Io mi scansai da te lentamente, colpendoti col mio sguardo confuso.
Tu proseguisti: - Avrebbero potuto uccidermi, ma non l’anno fatto. Al posto della mia vita, li ho messo nelle mani quella di qualcuno più importante. Una spia infiltrata nel progetto. Lavorava come segretaria all’uomo che si occupava di me e di quello a cui servivo. Si chiamava Lucy. Lei non aveva nessuno, io avevo te. Raccontando che Lucy era il pezzo grosso di un’associazione… clandestina, quelli del progetto l’hanno presa e sbattuta chissà dove se non ammazzata. È stata lei a chiedermelo, è stata lei ad offrirmi la libertà. Le dobbiamo tutto questo entrambi…- dicesti serio.
Restammo in silenzio, perché non c’era molto da dire. Forse domandare oltre non era una buona idea, mi dissi, perché il mio ragazzo mi sembrava stanco.
-Ora scusa, davvero…- mi dicesti sfiorandomi la guancia appena. –Non… mi sento… bene- andasti verso la stanza da letto, muovesti dei passi verso le lenzuola e ci crollasti sopra di schiena. Ti sfuggì un sospiro di sollievo, come se le tue giovani gambe da bambino non fossero più in grado di portarti oltre. Desmond, avrei voluto che mi dicesti di più, ma potevo capirti bene. Eravamo sconvolti, entrambi, e questo avrebbe pesato per sempre sulla nostra vita che non sarebbe più stata la stessa.
-Vuoi- mi appoggiai all’ingresso della camera, e tu sollevasti poco il viso verso di me.

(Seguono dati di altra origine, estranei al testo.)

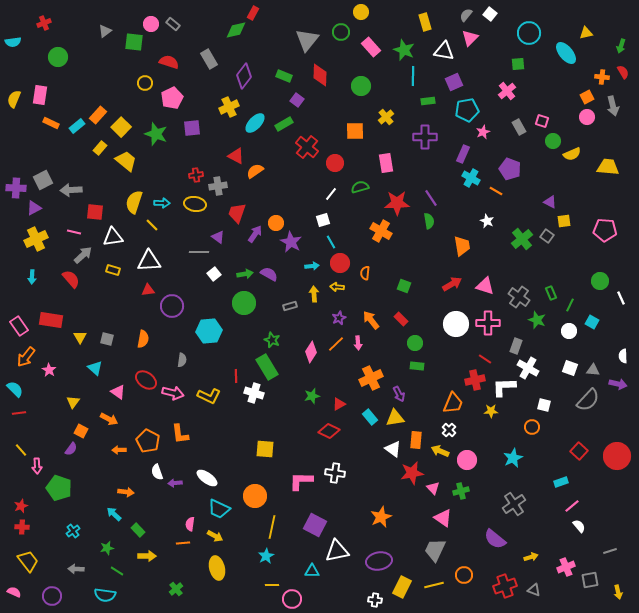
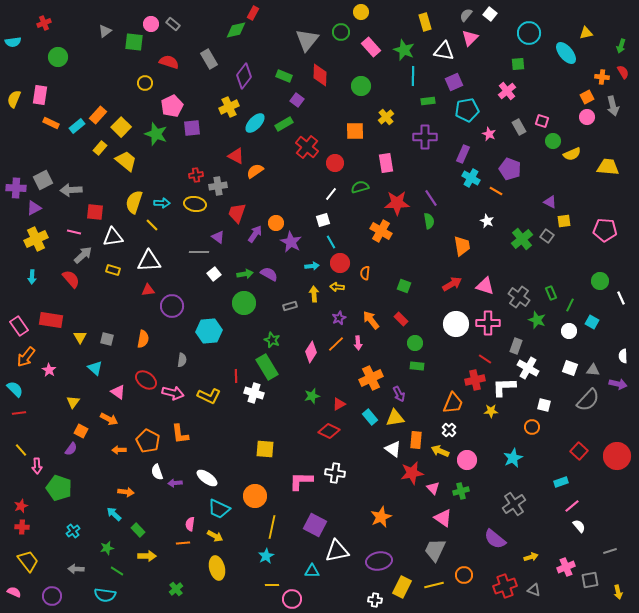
pink pentagon at (172, 98): moved 8 px down
pink star at (483, 132): moved 6 px right, 2 px down; rotated 24 degrees counterclockwise
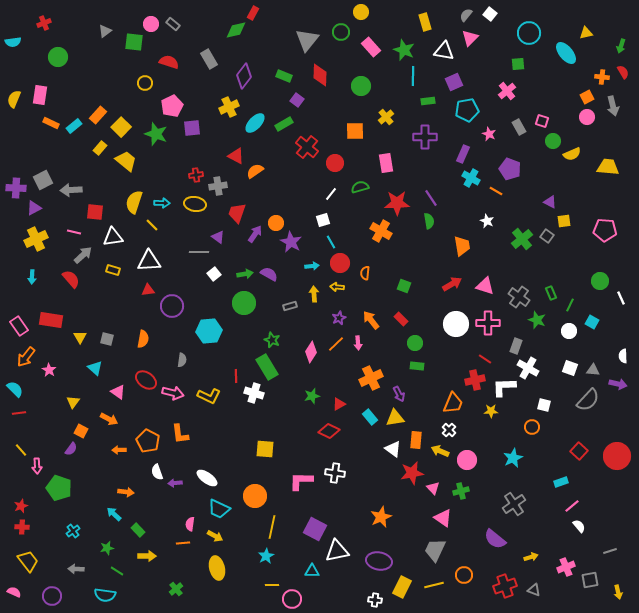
cyan rectangle at (77, 126): moved 3 px left
purple square at (315, 525): moved 4 px down
purple ellipse at (379, 561): rotated 20 degrees clockwise
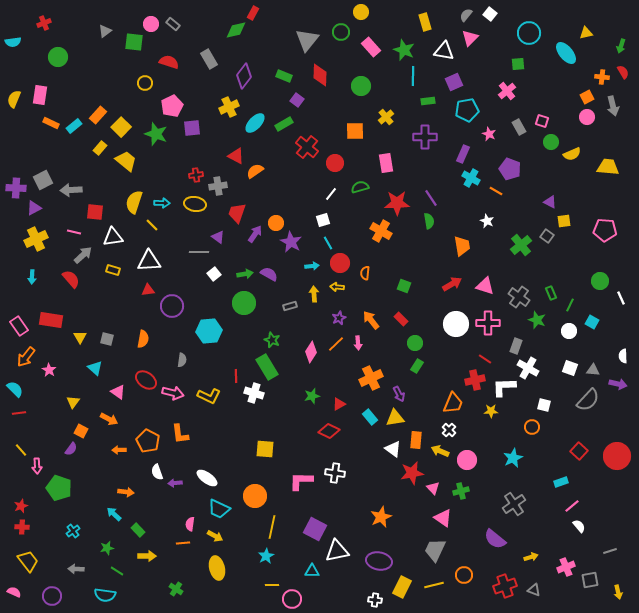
green circle at (553, 141): moved 2 px left, 1 px down
green cross at (522, 239): moved 1 px left, 6 px down
cyan line at (331, 242): moved 3 px left, 1 px down
green rectangle at (417, 366): rotated 64 degrees counterclockwise
green cross at (176, 589): rotated 16 degrees counterclockwise
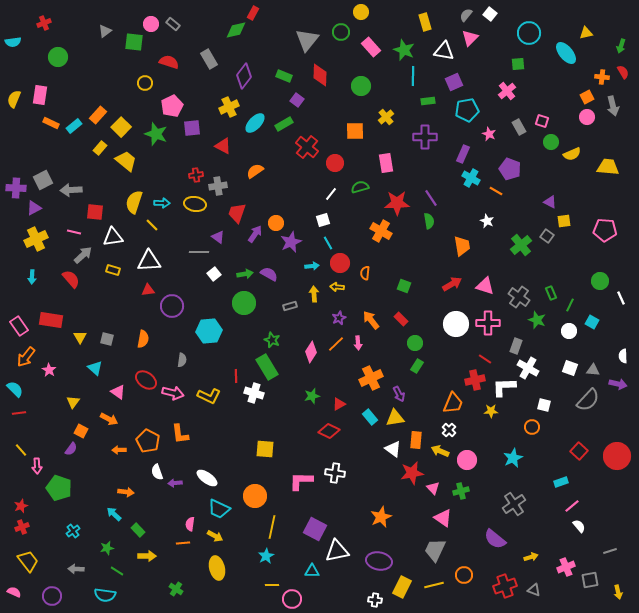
red triangle at (236, 156): moved 13 px left, 10 px up
purple star at (291, 242): rotated 20 degrees clockwise
red cross at (22, 527): rotated 24 degrees counterclockwise
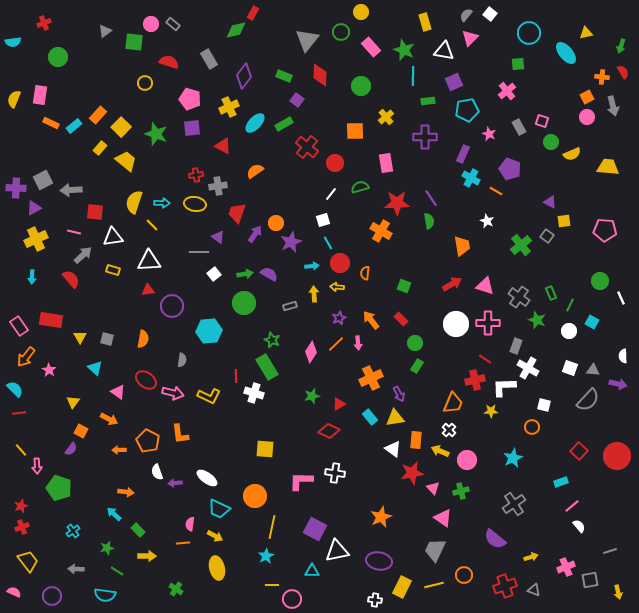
pink pentagon at (172, 106): moved 18 px right, 7 px up; rotated 30 degrees counterclockwise
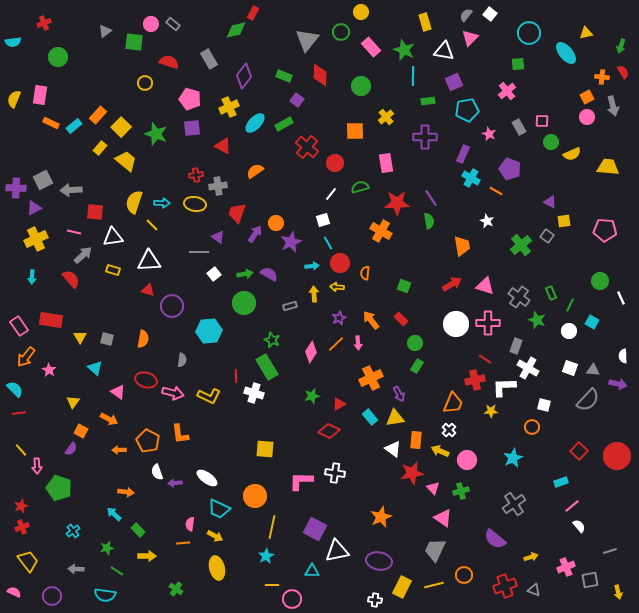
pink square at (542, 121): rotated 16 degrees counterclockwise
red triangle at (148, 290): rotated 24 degrees clockwise
red ellipse at (146, 380): rotated 20 degrees counterclockwise
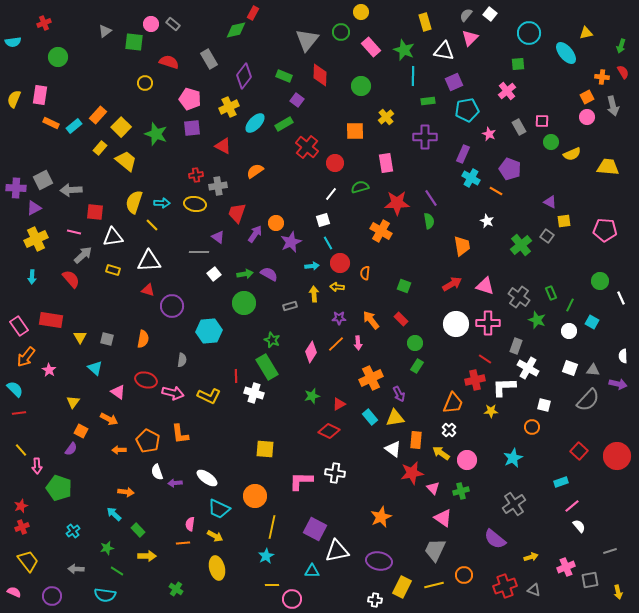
purple star at (339, 318): rotated 24 degrees clockwise
yellow arrow at (440, 451): moved 1 px right, 2 px down; rotated 12 degrees clockwise
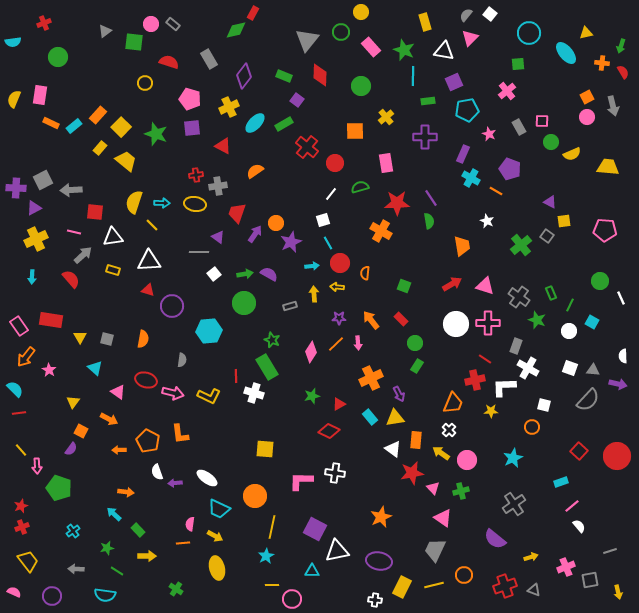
orange cross at (602, 77): moved 14 px up
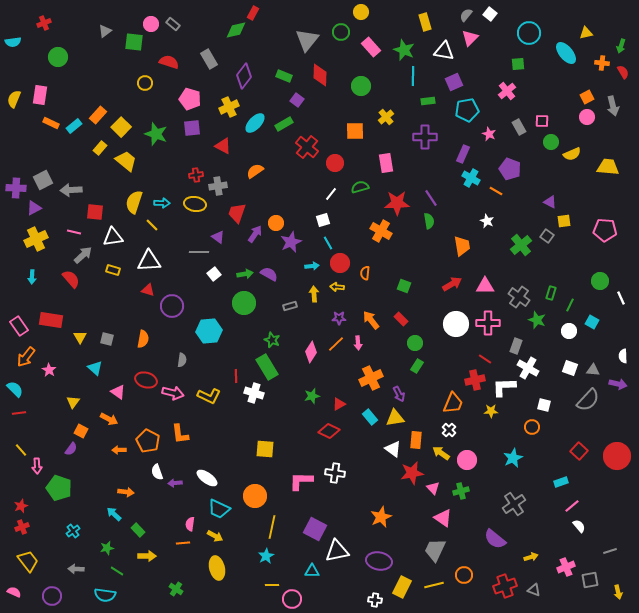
pink triangle at (485, 286): rotated 18 degrees counterclockwise
green rectangle at (551, 293): rotated 40 degrees clockwise
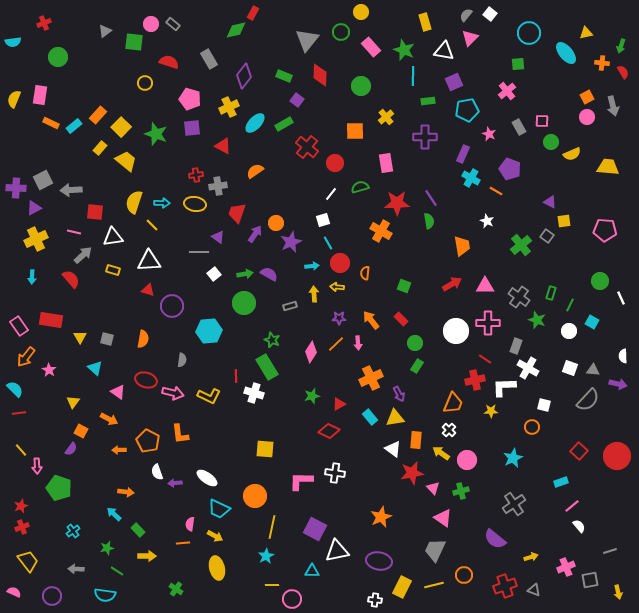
white circle at (456, 324): moved 7 px down
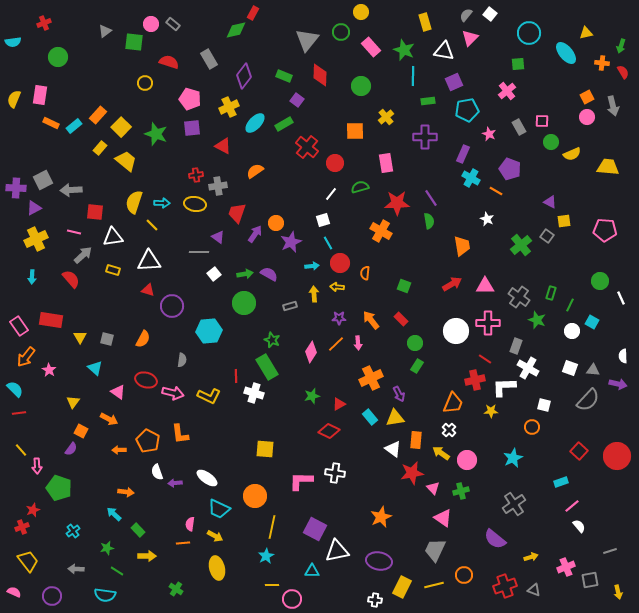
white star at (487, 221): moved 2 px up
white circle at (569, 331): moved 3 px right
orange semicircle at (143, 339): rotated 18 degrees clockwise
red star at (21, 506): moved 12 px right, 4 px down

-Hmm?- domandasti con gli occhi.
-Vuoi che ti prepari qualcosa da magiare? O un the… insomma, ti vedo… sciupato- ti confessai e tu, per mia sorpresa, annuisti, dandomi l’ordine di andare in cucina e lasciarti da solo.
Eri alla mia portata, e non volevo di già allontanarmi da te! Desmond, eri davvero capace di farmi questo? Non mi leggevi nel corpo e nell’animo che avevo bisogno di molto di più! Ed io, egoista, non avevo pietà di nessuno di noi. Ti prego, perdona la mia impazienza, ma da lì a poche ore sarebbe accaduto molto altro.